-------- Data

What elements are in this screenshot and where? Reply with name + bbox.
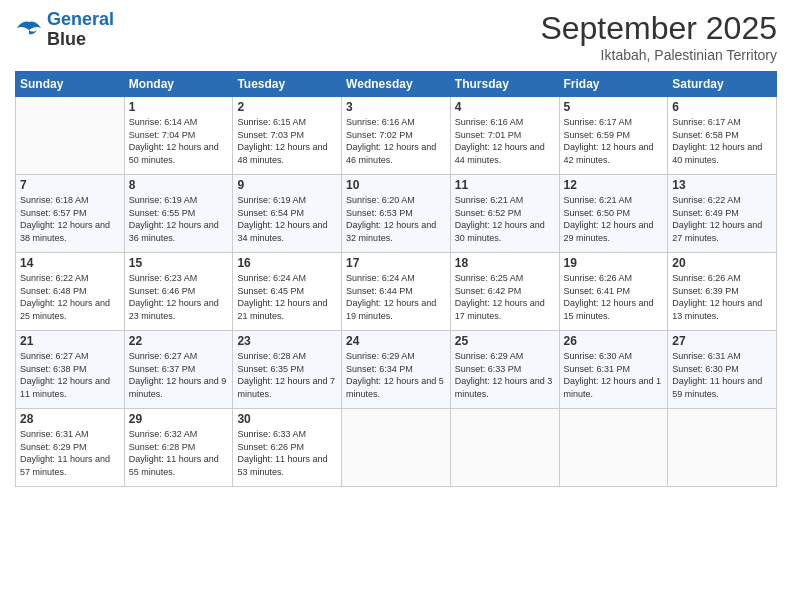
sunset-text: Sunset: 6:37 PM [129,364,196,374]
calendar-cell: 6 Sunrise: 6:17 AM Sunset: 6:58 PM Dayli… [668,97,777,175]
day-number: 4 [455,100,555,114]
sunrise-text: Sunrise: 6:20 AM [346,195,415,205]
day-number: 23 [237,334,337,348]
daylight-text: Daylight: 12 hours and 17 minutes. [455,298,545,321]
daylight-text: Daylight: 12 hours and 21 minutes. [237,298,327,321]
day-number: 18 [455,256,555,270]
daylight-text: Daylight: 12 hours and 50 minutes. [129,142,219,165]
cell-info: Sunrise: 6:29 AM Sunset: 6:34 PM Dayligh… [346,350,446,400]
cell-info: Sunrise: 6:21 AM Sunset: 6:52 PM Dayligh… [455,194,555,244]
calendar-cell: 22 Sunrise: 6:27 AM Sunset: 6:37 PM Dayl… [124,331,233,409]
col-wednesday: Wednesday [342,72,451,97]
cell-info: Sunrise: 6:14 AM Sunset: 7:04 PM Dayligh… [129,116,229,166]
sunrise-text: Sunrise: 6:17 AM [672,117,741,127]
sunrise-text: Sunrise: 6:26 AM [564,273,633,283]
calendar-body: 1 Sunrise: 6:14 AM Sunset: 7:04 PM Dayli… [16,97,777,487]
calendar-cell: 27 Sunrise: 6:31 AM Sunset: 6:30 PM Dayl… [668,331,777,409]
calendar-cell: 2 Sunrise: 6:15 AM Sunset: 7:03 PM Dayli… [233,97,342,175]
day-number: 26 [564,334,664,348]
daylight-text: Daylight: 12 hours and 5 minutes. [346,376,444,399]
daylight-text: Daylight: 12 hours and 44 minutes. [455,142,545,165]
calendar-table: Sunday Monday Tuesday Wednesday Thursday… [15,71,777,487]
day-number: 13 [672,178,772,192]
daylight-text: Daylight: 12 hours and 30 minutes. [455,220,545,243]
sunset-text: Sunset: 6:39 PM [672,286,739,296]
cell-info: Sunrise: 6:27 AM Sunset: 6:37 PM Dayligh… [129,350,229,400]
cell-info: Sunrise: 6:26 AM Sunset: 6:39 PM Dayligh… [672,272,772,322]
sunset-text: Sunset: 6:33 PM [455,364,522,374]
sunset-text: Sunset: 6:34 PM [346,364,413,374]
sunrise-text: Sunrise: 6:22 AM [672,195,741,205]
daylight-text: Daylight: 12 hours and 27 minutes. [672,220,762,243]
sunset-text: Sunset: 6:58 PM [672,130,739,140]
sunrise-text: Sunrise: 6:31 AM [20,429,89,439]
calendar-cell: 1 Sunrise: 6:14 AM Sunset: 7:04 PM Dayli… [124,97,233,175]
daylight-text: Daylight: 11 hours and 55 minutes. [129,454,219,477]
cell-info: Sunrise: 6:20 AM Sunset: 6:53 PM Dayligh… [346,194,446,244]
day-number: 19 [564,256,664,270]
sunrise-text: Sunrise: 6:16 AM [455,117,524,127]
sunset-text: Sunset: 7:04 PM [129,130,196,140]
calendar-cell: 11 Sunrise: 6:21 AM Sunset: 6:52 PM Dayl… [450,175,559,253]
day-number: 12 [564,178,664,192]
calendar-cell: 12 Sunrise: 6:21 AM Sunset: 6:50 PM Dayl… [559,175,668,253]
sunrise-text: Sunrise: 6:23 AM [129,273,198,283]
calendar-cell: 7 Sunrise: 6:18 AM Sunset: 6:57 PM Dayli… [16,175,125,253]
cell-info: Sunrise: 6:17 AM Sunset: 6:59 PM Dayligh… [564,116,664,166]
day-number: 28 [20,412,120,426]
calendar-cell: 4 Sunrise: 6:16 AM Sunset: 7:01 PM Dayli… [450,97,559,175]
daylight-text: Daylight: 11 hours and 59 minutes. [672,376,762,399]
sunrise-text: Sunrise: 6:28 AM [237,351,306,361]
day-number: 10 [346,178,446,192]
daylight-text: Daylight: 12 hours and 15 minutes. [564,298,654,321]
col-monday: Monday [124,72,233,97]
sunset-text: Sunset: 6:49 PM [672,208,739,218]
sunset-text: Sunset: 6:35 PM [237,364,304,374]
daylight-text: Daylight: 12 hours and 7 minutes. [237,376,335,399]
day-number: 15 [129,256,229,270]
cell-info: Sunrise: 6:24 AM Sunset: 6:45 PM Dayligh… [237,272,337,322]
calendar-cell: 3 Sunrise: 6:16 AM Sunset: 7:02 PM Dayli… [342,97,451,175]
sunset-text: Sunset: 6:54 PM [237,208,304,218]
cell-info: Sunrise: 6:17 AM Sunset: 6:58 PM Dayligh… [672,116,772,166]
cell-info: Sunrise: 6:25 AM Sunset: 6:42 PM Dayligh… [455,272,555,322]
daylight-text: Daylight: 12 hours and 32 minutes. [346,220,436,243]
sunrise-text: Sunrise: 6:19 AM [129,195,198,205]
cell-info: Sunrise: 6:26 AM Sunset: 6:41 PM Dayligh… [564,272,664,322]
cell-info: Sunrise: 6:29 AM Sunset: 6:33 PM Dayligh… [455,350,555,400]
calendar-cell [16,97,125,175]
calendar-cell: 8 Sunrise: 6:19 AM Sunset: 6:55 PM Dayli… [124,175,233,253]
daylight-text: Daylight: 11 hours and 57 minutes. [20,454,110,477]
logo-text: General Blue [47,10,114,50]
sunset-text: Sunset: 6:52 PM [455,208,522,218]
calendar-cell: 9 Sunrise: 6:19 AM Sunset: 6:54 PM Dayli… [233,175,342,253]
sunset-text: Sunset: 6:30 PM [672,364,739,374]
logo-line2: Blue [47,30,114,50]
calendar-cell: 25 Sunrise: 6:29 AM Sunset: 6:33 PM Dayl… [450,331,559,409]
header: General Blue September 2025 Iktabah, Pal… [15,10,777,63]
daylight-text: Daylight: 12 hours and 38 minutes. [20,220,110,243]
sunset-text: Sunset: 6:53 PM [346,208,413,218]
cell-info: Sunrise: 6:18 AM Sunset: 6:57 PM Dayligh… [20,194,120,244]
cell-info: Sunrise: 6:33 AM Sunset: 6:26 PM Dayligh… [237,428,337,478]
sunset-text: Sunset: 6:38 PM [20,364,87,374]
sunrise-text: Sunrise: 6:30 AM [564,351,633,361]
sunrise-text: Sunrise: 6:22 AM [20,273,89,283]
cell-info: Sunrise: 6:31 AM Sunset: 6:30 PM Dayligh… [672,350,772,400]
sunset-text: Sunset: 6:55 PM [129,208,196,218]
cell-info: Sunrise: 6:16 AM Sunset: 7:01 PM Dayligh… [455,116,555,166]
daylight-text: Daylight: 12 hours and 1 minute. [564,376,662,399]
daylight-text: Daylight: 12 hours and 46 minutes. [346,142,436,165]
calendar-cell: 16 Sunrise: 6:24 AM Sunset: 6:45 PM Dayl… [233,253,342,331]
day-number: 20 [672,256,772,270]
daylight-text: Daylight: 11 hours and 53 minutes. [237,454,327,477]
calendar-week-4: 28 Sunrise: 6:31 AM Sunset: 6:29 PM Dayl… [16,409,777,487]
day-number: 27 [672,334,772,348]
sunset-text: Sunset: 6:26 PM [237,442,304,452]
day-number: 21 [20,334,120,348]
sunset-text: Sunset: 6:31 PM [564,364,631,374]
calendar-header: Sunday Monday Tuesday Wednesday Thursday… [16,72,777,97]
cell-info: Sunrise: 6:27 AM Sunset: 6:38 PM Dayligh… [20,350,120,400]
sunset-text: Sunset: 6:42 PM [455,286,522,296]
sunset-text: Sunset: 6:28 PM [129,442,196,452]
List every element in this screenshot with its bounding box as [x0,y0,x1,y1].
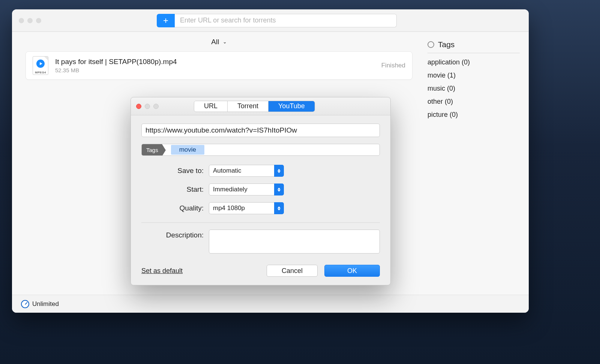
chevron-down-icon: ⌄ [223,39,227,45]
options-grid: Save to: Automatic Start: Immediately Qu… [141,165,380,214]
tab-url[interactable]: URL [194,101,227,112]
chevron-updown-icon [274,183,284,195]
set-default-link[interactable]: Set as default [141,267,183,275]
quality-value: mp4 1080p [209,202,284,214]
tag-item[interactable]: music (0) [428,85,520,92]
speed-gauge-icon [21,300,29,308]
description-input[interactable] [209,230,380,254]
tag-chip-movie[interactable]: movie [171,145,204,155]
filter-dropdown[interactable]: All ⌄ [26,32,412,51]
tag-item[interactable]: movie (1) [428,72,520,79]
tab-youtube[interactable]: YouTube [268,101,315,112]
minimize-window-button[interactable] [27,18,33,23]
download-info: It pays for itself | SETAPP(1080p).mp4 5… [55,58,375,73]
tag-list: application (0) movie (1) music (0) othe… [428,58,520,119]
radio-icon [428,41,434,48]
dialog-titlebar: URL Torrent YouTube [131,97,390,115]
chevron-updown-icon [274,202,284,214]
search-input[interactable] [175,14,397,27]
add-download-dialog: URL Torrent YouTube Tags movie Save to: … [130,97,391,285]
sidebar: Tags application (0) movie (1) music (0)… [428,32,529,295]
tags-field[interactable]: Tags movie [141,144,380,156]
dialog-body: Tags movie Save to: Automatic Start: Imm… [131,115,390,254]
description-row: Description: [141,230,380,254]
start-value: Immediately [209,183,284,195]
start-label: Start: [141,185,209,194]
mpeg4-file-icon: MPEG4 [33,56,48,75]
tags-heading[interactable]: Tags [428,40,520,53]
speed-label[interactable]: Unlimited [32,300,59,308]
dialog-close-button[interactable] [136,104,141,109]
cancel-button[interactable]: Cancel [267,265,318,277]
save-to-value: Automatic [209,165,284,177]
window-controls [19,18,41,23]
plus-icon: + [163,15,168,26]
app-window: + All ⌄ MPEG4 It pays for itself | SETAP… [12,9,529,313]
download-item[interactable]: MPEG4 It pays for itself | SETAPP(1080p)… [26,51,412,80]
download-title: It pays for itself | SETAPP(1080p).mp4 [55,58,375,66]
quality-select[interactable]: mp4 1080p [209,202,284,214]
search-wrap: + [157,14,397,27]
description-label: Description: [141,230,209,239]
chevron-updown-icon [274,165,284,177]
dialog-window-controls [136,104,159,109]
save-to-label: Save to: [141,167,209,175]
source-tabs: URL Torrent YouTube [194,101,315,112]
quality-label: Quality: [141,204,209,212]
tags-field-label: Tags [142,144,162,155]
ok-button[interactable]: OK [324,265,380,277]
zoom-window-button[interactable] [36,18,41,23]
dialog-footer: Set as default Cancel OK [131,254,390,277]
tag-item[interactable]: picture (0) [428,111,520,119]
url-input[interactable] [141,124,380,137]
titlebar: + [12,9,529,32]
status-bar: Unlimited [12,295,529,313]
save-to-select[interactable]: Automatic [209,165,284,177]
tag-item[interactable]: application (0) [428,58,520,66]
add-button[interactable]: + [157,14,175,27]
download-status: Finished [381,62,405,69]
dialog-minimize-button [145,104,150,109]
tab-torrent[interactable]: Torrent [227,101,268,112]
tag-item[interactable]: other (0) [428,98,520,106]
tags-heading-label: Tags [438,40,454,49]
dialog-zoom-button [153,104,159,109]
start-select[interactable]: Immediately [209,183,284,195]
close-window-button[interactable] [19,18,24,23]
filter-label: All [211,38,219,46]
divider [141,222,380,223]
download-size: 52.35 MB [55,67,375,73]
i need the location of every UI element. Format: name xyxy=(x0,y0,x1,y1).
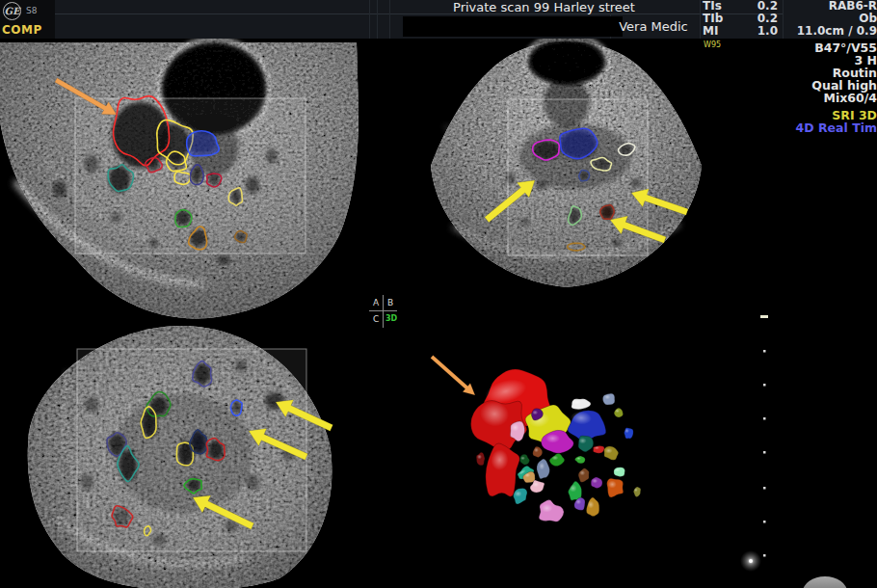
blob-highlight xyxy=(579,438,587,443)
hypoechoic-region xyxy=(53,180,66,198)
blob-highlight xyxy=(477,455,482,460)
ruler-dash xyxy=(760,315,768,318)
ruler-tick xyxy=(763,554,766,557)
exam-title: Private scan 99 Harley street xyxy=(389,0,699,14)
follicle-3d-blob xyxy=(633,487,641,496)
blob-highlight xyxy=(604,395,610,400)
blob-highlight xyxy=(551,456,558,461)
blob-highlight xyxy=(615,409,620,413)
bottom-knob xyxy=(803,576,847,588)
blob-highlight xyxy=(512,424,519,432)
panel-3d-render[interactable] xyxy=(431,356,641,522)
system-label: S8 xyxy=(26,6,37,15)
panel-c-ultrasound[interactable] xyxy=(28,326,333,588)
orientation-cross xyxy=(383,295,384,328)
comp-label: COMP xyxy=(2,23,42,37)
blob-highlight xyxy=(579,470,585,476)
blob-highlight xyxy=(576,457,581,460)
blob-highlight xyxy=(539,463,545,470)
panel-b-ultrasound[interactable] xyxy=(431,36,702,287)
quadrant-label-b: B xyxy=(387,298,393,307)
blob-highlight xyxy=(608,481,617,489)
annotation-arrow xyxy=(431,356,475,396)
header-bar: GE S8 COMP Private scan 99 Harley street… xyxy=(0,0,877,39)
depth-ruler xyxy=(760,315,768,557)
setting-line: Mix60/4 xyxy=(796,92,877,104)
blob-highlight xyxy=(524,473,530,478)
blob-highlight xyxy=(634,488,638,492)
blob-highlight xyxy=(520,456,525,460)
exposure-indices: TIs0.2 TIb0.2 MI1.0 xyxy=(703,0,778,38)
quad-view-canvas xyxy=(0,0,877,588)
patient-name-redacted xyxy=(403,16,623,37)
follicle-3d-blob xyxy=(613,467,625,478)
header-divider xyxy=(377,0,378,39)
blob-highlight xyxy=(570,485,577,493)
blob-highlight xyxy=(532,411,538,415)
orientation-cross xyxy=(369,310,397,311)
blob-highlight xyxy=(545,434,560,443)
blob-highlight xyxy=(592,479,598,484)
blob-highlight xyxy=(541,504,552,513)
settings-column: B47°/V55 3 H Routin Qual high Mix60/4 SR… xyxy=(796,41,877,134)
quadrant-label-c: C xyxy=(373,314,379,324)
ultrasound-screen: GE S8 COMP Private scan 99 Harley street… xyxy=(0,0,877,588)
blob-highlight xyxy=(532,482,539,488)
blob-highlight xyxy=(534,448,539,453)
hypoechoic-region xyxy=(217,255,230,265)
ruler-tick xyxy=(763,417,766,420)
ruler-tick xyxy=(763,521,766,523)
blob-highlight xyxy=(575,499,581,505)
quadrant-label-a: A xyxy=(373,298,379,307)
blob-highlight xyxy=(625,429,629,434)
ruler-tick xyxy=(763,384,766,387)
probe-info: RAB6-R Ob 11.0cm / 0.9 xyxy=(771,0,877,38)
follicle-3d-blob xyxy=(549,453,565,466)
blob-highlight xyxy=(605,448,613,454)
pointer-glow xyxy=(740,550,761,572)
ruler-tick xyxy=(763,487,766,490)
depth-frequency: 11.0cm / 0.9 xyxy=(771,25,877,38)
logo-area: GE S8 COMP xyxy=(0,0,55,39)
ruler-tick xyxy=(763,451,766,454)
ge-logo-icon: GE xyxy=(3,2,21,20)
follicle-outline xyxy=(600,205,615,220)
roi-box[interactable] xyxy=(508,99,648,255)
blob-highlight xyxy=(515,491,522,496)
quadrant-label-3d: 3D xyxy=(385,314,397,323)
follicle-3d-blob xyxy=(607,478,624,497)
header-divider xyxy=(700,0,701,39)
watermark-label: W95 xyxy=(704,40,721,49)
clinic-name: Vera Medic xyxy=(610,16,697,37)
panel-a-ultrasound[interactable] xyxy=(0,40,359,318)
orientation-marker: A B C 3D xyxy=(369,295,397,328)
blob-highlight xyxy=(594,446,599,449)
follicle-3d-blob xyxy=(591,477,602,488)
render-mode-label: 4D Real Tim xyxy=(796,121,877,134)
ti-row: MI1.0 xyxy=(703,25,778,38)
follicle-3d-blob xyxy=(604,446,619,460)
blob-highlight xyxy=(587,501,594,509)
ruler-tick xyxy=(763,350,766,353)
header-divider xyxy=(369,0,370,39)
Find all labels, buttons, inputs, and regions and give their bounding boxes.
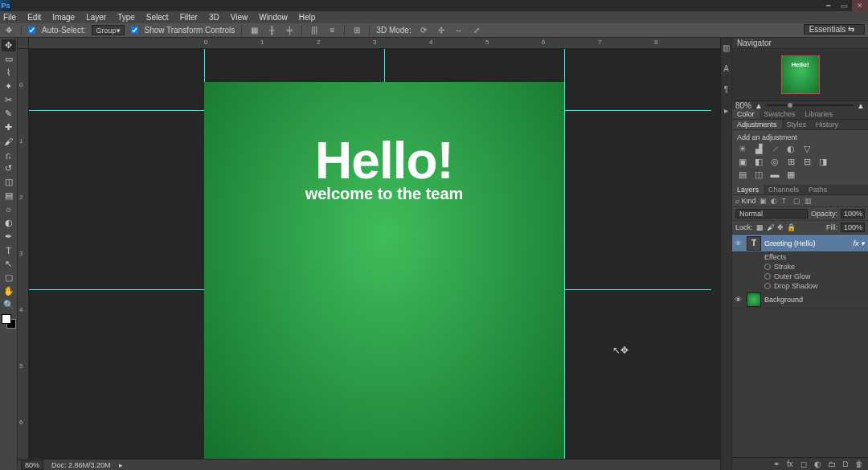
color-tab[interactable]: Color: [732, 109, 760, 119]
menu-filter[interactable]: Filter: [180, 13, 198, 22]
bw-icon[interactable]: ◧: [753, 156, 764, 167]
menu-select[interactable]: Select: [146, 13, 169, 22]
filter-pixel-icon[interactable]: ▣: [760, 197, 768, 205]
distribute-icon[interactable]: |||: [309, 25, 320, 36]
minimize-button[interactable]: ━: [820, 0, 836, 11]
libraries-tab[interactable]: Libraries: [800, 109, 838, 119]
ruler-horizontal[interactable]: 0 1 2 3 4 5 6 7 8: [29, 38, 720, 49]
layer-filter-kind[interactable]: ⌕ Kind: [735, 197, 756, 205]
swatches-tab[interactable]: Swatches: [760, 109, 800, 119]
foreground-color-swatch[interactable]: [2, 314, 11, 324]
delete-layer-icon[interactable]: 🗑: [855, 460, 865, 469]
channelmixer-icon[interactable]: ⊞: [785, 156, 796, 167]
effect-outer-glow[interactable]: Outer Glow: [732, 272, 868, 281]
type-tool[interactable]: T: [2, 244, 16, 256]
colorlookup-icon[interactable]: ⊟: [801, 156, 813, 167]
paths-tab[interactable]: Paths: [804, 185, 832, 194]
eyedropper-tool[interactable]: ✎: [2, 108, 16, 120]
navigator-panel[interactable]: Hello!: [732, 49, 868, 100]
shape-tool[interactable]: ▢: [2, 272, 16, 284]
hue-icon[interactable]: ▣: [737, 156, 748, 167]
filter-shape-icon[interactable]: ▢: [793, 197, 801, 205]
pen-tool[interactable]: ✒: [2, 231, 16, 243]
link-layers-icon[interactable]: ⚭: [773, 460, 783, 469]
histogram-icon[interactable]: ▥: [722, 43, 731, 52]
color-swatch[interactable]: [2, 314, 16, 329]
menu-3d[interactable]: 3D: [209, 13, 219, 22]
workspace-switcher[interactable]: Essentials ⇆: [804, 24, 865, 35]
align-icon[interactable]: ▦: [248, 25, 260, 36]
lock-trans-icon[interactable]: ▦: [756, 223, 764, 231]
ruler-vertical[interactable]: 0 1 2 3 4 5 6: [18, 49, 29, 459]
arrange-icon[interactable]: ⊞: [351, 25, 362, 36]
new-group-icon[interactable]: 🗀: [828, 460, 837, 469]
gradientmap-icon[interactable]: ▬: [769, 169, 780, 180]
blend-mode-dropdown[interactable]: Normal: [735, 209, 808, 219]
threshold-icon[interactable]: ◫: [753, 169, 764, 180]
new-adjustment-icon[interactable]: ◐: [814, 460, 824, 469]
path-tool[interactable]: ↖: [2, 258, 16, 270]
blur-tool[interactable]: ○: [2, 203, 16, 215]
menu-image[interactable]: Image: [52, 13, 75, 22]
visibility-toggle[interactable]: 👁: [732, 239, 743, 247]
actions-icon[interactable]: ▸: [722, 105, 731, 115]
curves-icon[interactable]: ⟋: [769, 143, 780, 154]
lock-all-icon[interactable]: 🔒: [787, 223, 796, 231]
levels-icon[interactable]: ▟: [753, 143, 764, 154]
heal-tool[interactable]: ✚: [2, 121, 16, 133]
crop-tool[interactable]: ✂: [2, 94, 16, 106]
filter-adjust-icon[interactable]: ◐: [771, 197, 779, 205]
zoom-out-icon[interactable]: ▲: [755, 101, 763, 110]
zoom-tool[interactable]: 🔍: [2, 299, 16, 311]
auto-select-checkbox[interactable]: [28, 27, 35, 34]
layer-name[interactable]: Background: [764, 296, 868, 304]
layer-name[interactable]: Greeting (Hello): [764, 239, 853, 247]
menu-type[interactable]: Type: [117, 13, 135, 22]
history-brush-tool[interactable]: ↺: [2, 162, 16, 174]
channels-tab[interactable]: Channels: [764, 185, 804, 194]
eraser-tool[interactable]: ◫: [2, 176, 16, 188]
menu-view[interactable]: View: [231, 13, 248, 22]
invert-icon[interactable]: ◨: [817, 156, 829, 167]
3d-slide-icon[interactable]: ↔: [453, 25, 465, 36]
navigator-thumbnail[interactable]: Hello!: [781, 55, 820, 94]
layer-style-icon[interactable]: fx: [787, 460, 796, 469]
distribute-icon-2[interactable]: ≡: [326, 25, 338, 36]
hand-tool[interactable]: ✋: [2, 285, 16, 297]
posterize-icon[interactable]: ▤: [737, 169, 748, 180]
navigator-panel-title[interactable]: Navigator: [732, 38, 868, 49]
layer-row-greeting[interactable]: 👁 T Greeting (Hello) fx ▾: [732, 235, 868, 252]
menu-help[interactable]: Help: [299, 13, 316, 22]
visibility-toggle[interactable]: 👁: [732, 296, 743, 304]
new-layer-icon[interactable]: 🗋: [841, 460, 851, 469]
status-zoom[interactable]: 80%: [21, 460, 43, 470]
effects-header[interactable]: Effects: [732, 252, 868, 262]
3d-orbit-icon[interactable]: ⟳: [418, 25, 429, 36]
menu-window[interactable]: Window: [259, 13, 288, 22]
effect-stroke[interactable]: Stroke: [732, 262, 868, 272]
maximize-button[interactable]: ▭: [836, 0, 852, 11]
character-icon[interactable]: A: [722, 63, 731, 73]
move-tool[interactable]: ✥: [2, 39, 16, 51]
lasso-tool[interactable]: ⌇: [2, 67, 16, 79]
3d-pan-icon[interactable]: ✢: [436, 25, 447, 36]
fx-badge[interactable]: fx ▾: [853, 239, 868, 247]
zoom-slider-track[interactable]: [766, 104, 854, 106]
lock-pos-icon[interactable]: ✥: [777, 223, 784, 231]
exposure-icon[interactable]: ◐: [785, 143, 796, 154]
auto-select-dropdown[interactable]: Group ▾: [92, 25, 124, 35]
brightness-icon[interactable]: ☀: [737, 143, 748, 154]
selectivecolor-icon[interactable]: ▦: [785, 169, 796, 180]
effect-drop-shadow[interactable]: Drop Shadow: [732, 281, 868, 291]
fill-input[interactable]: 100%: [841, 223, 865, 232]
photofilter-icon[interactable]: ◎: [769, 156, 780, 167]
zoom-in-icon[interactable]: ▲: [857, 101, 865, 110]
status-flyout-icon[interactable]: ▸: [119, 461, 123, 469]
3d-scale-icon[interactable]: ⤢: [471, 25, 482, 36]
ruler-origin[interactable]: [18, 38, 29, 49]
close-button[interactable]: ✕: [852, 0, 868, 11]
styles-tab[interactable]: Styles: [782, 120, 812, 129]
wand-tool[interactable]: ✦: [2, 80, 16, 92]
brush-tool[interactable]: 🖌: [2, 135, 16, 147]
vibrance-icon[interactable]: ▽: [801, 143, 813, 154]
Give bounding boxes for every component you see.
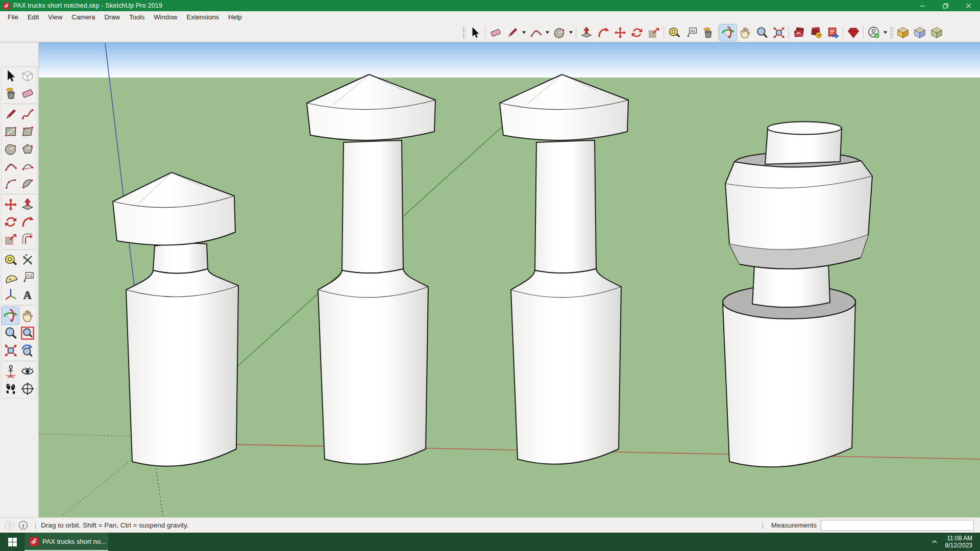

----------------

Assignment: Count each line above in which the string "application" appears, then state only the total.

Task solution: 3